Even if the timing doesn’t seem right to us, death does not surprise God. We do not know the instant the Lord will call us to walk down the path into the valley of the shadow of death. Age is not always an indicator, neither is health, nor morality, nor wealth.
But believers can rest in the trust that the length of our days is not counted out for us by someone easily bribed by good deeds, or by someone looking to trample us. The number of our days are known by someone who keeps his children’s good ever before his eye, and who knows the intricacies of all lives over all of time. He never does anything that does not work out good in, through, and for his children (Romans 8:28).
Mourning to Dancing
The Lord always knows better than we do. And he has been unfathomably good to me. Better than I could ever earn or deserve — not only during my lifetime, but far before it, when his Son hung on the cross in my place, bearing a burden I could never bear.
It is to this and this alone that all my hope must cling, or it is wasted. I prayed many times for both my grandmother and my mother to be healed. But I knew that even if they were not, his purposes would still be good and right, and his timing would be perfect and beautiful. Those truths have not changed in light of the searing sting and gnawing emptiness these losses have brought into my life.
Of course, this doesn’t mean we don’t still miss those that have passed away. I always imagined my wedding day without my father, but never without my mother. That is, however, my reality now. Tears were also shed when I realized that 2016 was the last Christmas at Grandma’s house.
“Weeping may tarry for the night, but joy comes with the morning. Christ turns our mourning into dancing.”
As much as it aches, all of this is but an inner pointer forward and upward to a day when I will know and see my true home for the first time: the presence of Christ.

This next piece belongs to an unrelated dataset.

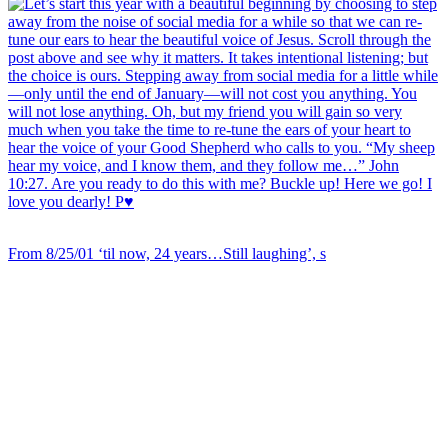
From 8/25/01 ‘til now, 24 years…Still laughing’, s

There I will truly hunger for what is good, and I will truly be satisfied by him. As A.W. Tozer said, “When I understand that everything happening to me is to make me more Christlike, it resolves a great deal of anxiety.”
Take heart: weeping may tarry for the night, but joy comes with the morning. Christ turns our mourning into dancing (Psalm 30:5, 11). We cannot see why this storm or this drought or this waiting has come upon us. But if we trust in the God who gave up his Son for us, we can know that everything, even our worst pains, are a gracious gift from God — and it will be a short time until we can see those gifts ever more clearly.